Three astronauts return safely to Earth from International Space Station

The International Space Station (ISS) crew member Kathleen Rubins of NASA reacts shortly after the landing of the Soyuz MS-17 space capsule in a remote area outside Zhezkazgan, Kazakhstan April 17, 2021. [NASA/Bill Ingalls/Handout via REUTERS]

Three members of the International Space Station's crew returned safely to Earth on Saturday on a Russian Soyuz craft, Russia's Roscosmos space agency reported.

The Soyuz MS-17 spacecraft carrying NASA astronaut Kate Rubins, a microbiologist who in 2016 became the first person to sequence DNA in space, and Russian cosmonauts Sergey Ryzhikov and Sergey Kud-Sverchkov landed in Kazakhstan at 0455 GMT.
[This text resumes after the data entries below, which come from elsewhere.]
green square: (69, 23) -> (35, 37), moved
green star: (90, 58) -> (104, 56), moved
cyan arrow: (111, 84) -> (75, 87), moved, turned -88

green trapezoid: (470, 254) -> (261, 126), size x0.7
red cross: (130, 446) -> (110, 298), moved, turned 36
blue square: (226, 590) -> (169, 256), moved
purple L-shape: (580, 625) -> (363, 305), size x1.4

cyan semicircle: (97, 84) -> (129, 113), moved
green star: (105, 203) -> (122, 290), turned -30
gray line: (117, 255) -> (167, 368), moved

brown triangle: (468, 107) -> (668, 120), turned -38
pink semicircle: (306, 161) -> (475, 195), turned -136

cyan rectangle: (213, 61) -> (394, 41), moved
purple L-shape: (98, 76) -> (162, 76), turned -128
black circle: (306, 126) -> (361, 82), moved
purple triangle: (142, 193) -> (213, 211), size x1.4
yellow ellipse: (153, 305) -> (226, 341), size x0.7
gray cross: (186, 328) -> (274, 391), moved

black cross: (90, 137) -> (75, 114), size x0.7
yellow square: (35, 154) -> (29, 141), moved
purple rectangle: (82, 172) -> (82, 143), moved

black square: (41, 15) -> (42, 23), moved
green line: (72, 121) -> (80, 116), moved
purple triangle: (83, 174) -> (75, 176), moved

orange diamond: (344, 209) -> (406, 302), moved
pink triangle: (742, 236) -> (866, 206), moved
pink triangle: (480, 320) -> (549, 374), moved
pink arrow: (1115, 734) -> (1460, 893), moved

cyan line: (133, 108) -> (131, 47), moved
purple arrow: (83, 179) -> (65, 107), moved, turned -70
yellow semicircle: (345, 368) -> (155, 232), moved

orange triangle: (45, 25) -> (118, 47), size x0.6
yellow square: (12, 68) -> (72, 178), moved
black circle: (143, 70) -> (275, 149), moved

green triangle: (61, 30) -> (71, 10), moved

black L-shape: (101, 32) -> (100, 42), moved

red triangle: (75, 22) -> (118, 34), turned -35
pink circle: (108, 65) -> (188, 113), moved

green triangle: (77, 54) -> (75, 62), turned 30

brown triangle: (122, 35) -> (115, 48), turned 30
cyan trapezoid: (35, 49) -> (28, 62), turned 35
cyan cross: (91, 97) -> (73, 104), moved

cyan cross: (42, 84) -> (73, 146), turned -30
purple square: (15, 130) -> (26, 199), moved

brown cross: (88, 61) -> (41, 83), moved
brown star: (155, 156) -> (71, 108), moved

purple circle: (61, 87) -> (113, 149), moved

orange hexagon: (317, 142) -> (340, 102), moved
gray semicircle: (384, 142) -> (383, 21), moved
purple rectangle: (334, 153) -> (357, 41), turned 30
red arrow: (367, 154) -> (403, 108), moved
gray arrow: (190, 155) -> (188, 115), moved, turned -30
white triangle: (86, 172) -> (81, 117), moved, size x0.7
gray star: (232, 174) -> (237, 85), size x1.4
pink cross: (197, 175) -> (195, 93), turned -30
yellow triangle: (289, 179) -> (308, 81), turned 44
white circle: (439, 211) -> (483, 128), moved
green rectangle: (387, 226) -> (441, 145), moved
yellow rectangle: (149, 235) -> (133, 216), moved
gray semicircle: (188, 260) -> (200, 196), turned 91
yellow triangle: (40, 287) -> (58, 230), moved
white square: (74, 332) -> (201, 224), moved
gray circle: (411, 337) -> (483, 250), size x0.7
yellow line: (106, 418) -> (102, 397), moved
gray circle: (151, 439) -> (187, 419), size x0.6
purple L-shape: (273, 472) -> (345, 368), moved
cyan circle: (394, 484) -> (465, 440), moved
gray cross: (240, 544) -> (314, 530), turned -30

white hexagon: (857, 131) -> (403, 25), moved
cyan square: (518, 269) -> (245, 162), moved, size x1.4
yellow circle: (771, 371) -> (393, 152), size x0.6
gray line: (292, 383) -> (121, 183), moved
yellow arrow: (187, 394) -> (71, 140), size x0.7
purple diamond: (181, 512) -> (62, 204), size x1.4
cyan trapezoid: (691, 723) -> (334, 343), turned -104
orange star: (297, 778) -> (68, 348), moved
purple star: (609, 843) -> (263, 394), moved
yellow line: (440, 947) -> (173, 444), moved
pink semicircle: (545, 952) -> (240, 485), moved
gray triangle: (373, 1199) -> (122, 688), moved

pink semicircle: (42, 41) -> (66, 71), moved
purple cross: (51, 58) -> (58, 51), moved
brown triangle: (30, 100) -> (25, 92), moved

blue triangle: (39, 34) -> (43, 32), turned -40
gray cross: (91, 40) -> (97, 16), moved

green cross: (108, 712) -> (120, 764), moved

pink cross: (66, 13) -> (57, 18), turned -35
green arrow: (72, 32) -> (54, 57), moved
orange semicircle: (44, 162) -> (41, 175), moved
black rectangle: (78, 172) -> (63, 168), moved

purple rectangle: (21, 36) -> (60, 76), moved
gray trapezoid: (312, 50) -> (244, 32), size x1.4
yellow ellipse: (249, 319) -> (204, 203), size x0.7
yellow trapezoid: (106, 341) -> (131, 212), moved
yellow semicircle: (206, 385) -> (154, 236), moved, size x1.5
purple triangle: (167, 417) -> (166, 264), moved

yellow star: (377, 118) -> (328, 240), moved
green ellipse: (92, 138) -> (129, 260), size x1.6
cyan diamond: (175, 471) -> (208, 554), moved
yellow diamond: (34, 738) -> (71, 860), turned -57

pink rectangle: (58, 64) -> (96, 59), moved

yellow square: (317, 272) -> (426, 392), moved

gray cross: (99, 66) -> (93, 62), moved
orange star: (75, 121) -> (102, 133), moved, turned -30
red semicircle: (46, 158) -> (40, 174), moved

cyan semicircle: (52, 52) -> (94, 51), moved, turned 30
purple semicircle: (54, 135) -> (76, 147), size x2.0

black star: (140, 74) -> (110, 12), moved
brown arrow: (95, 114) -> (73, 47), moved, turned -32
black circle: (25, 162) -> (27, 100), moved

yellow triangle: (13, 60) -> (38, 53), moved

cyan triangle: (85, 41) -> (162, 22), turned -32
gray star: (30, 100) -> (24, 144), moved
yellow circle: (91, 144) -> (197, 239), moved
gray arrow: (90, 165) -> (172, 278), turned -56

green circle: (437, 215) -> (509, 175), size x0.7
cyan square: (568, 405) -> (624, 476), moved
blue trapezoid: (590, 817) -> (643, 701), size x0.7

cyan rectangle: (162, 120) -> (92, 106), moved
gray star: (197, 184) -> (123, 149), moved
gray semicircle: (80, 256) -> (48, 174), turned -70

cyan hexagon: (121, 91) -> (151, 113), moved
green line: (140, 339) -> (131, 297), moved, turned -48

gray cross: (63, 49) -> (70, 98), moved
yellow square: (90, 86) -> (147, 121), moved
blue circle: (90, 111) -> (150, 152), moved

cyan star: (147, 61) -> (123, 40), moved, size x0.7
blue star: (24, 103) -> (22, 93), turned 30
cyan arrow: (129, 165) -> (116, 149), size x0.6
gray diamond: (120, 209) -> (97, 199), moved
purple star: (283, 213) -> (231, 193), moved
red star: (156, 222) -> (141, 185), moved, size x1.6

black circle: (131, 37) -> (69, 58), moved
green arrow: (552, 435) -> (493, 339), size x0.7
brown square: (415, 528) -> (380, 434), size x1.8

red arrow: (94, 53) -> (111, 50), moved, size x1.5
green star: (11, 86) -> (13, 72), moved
The three had been at the space station since mid-October 2020.

Their mission was the last scheduled Russian flight carrying a U.S. crew member, marking an end to a long dependency as the U.S. revives its own crew launch capability in an effort to drive down the cost of sending astronauts to space.

The International Space Station (ISS) crew members Kathleen Rubins of NASA, Sergey Ryzhikov and Sergey Kud-Sverchkov of Roscosmos pose for a picture after landing with the Soyuz MS-17 space capsule in a remote area outside Zhezkazgan, Kazakhstan April 17, 2021. [NASA/Bill Ingalls/Handout via REUTERS.]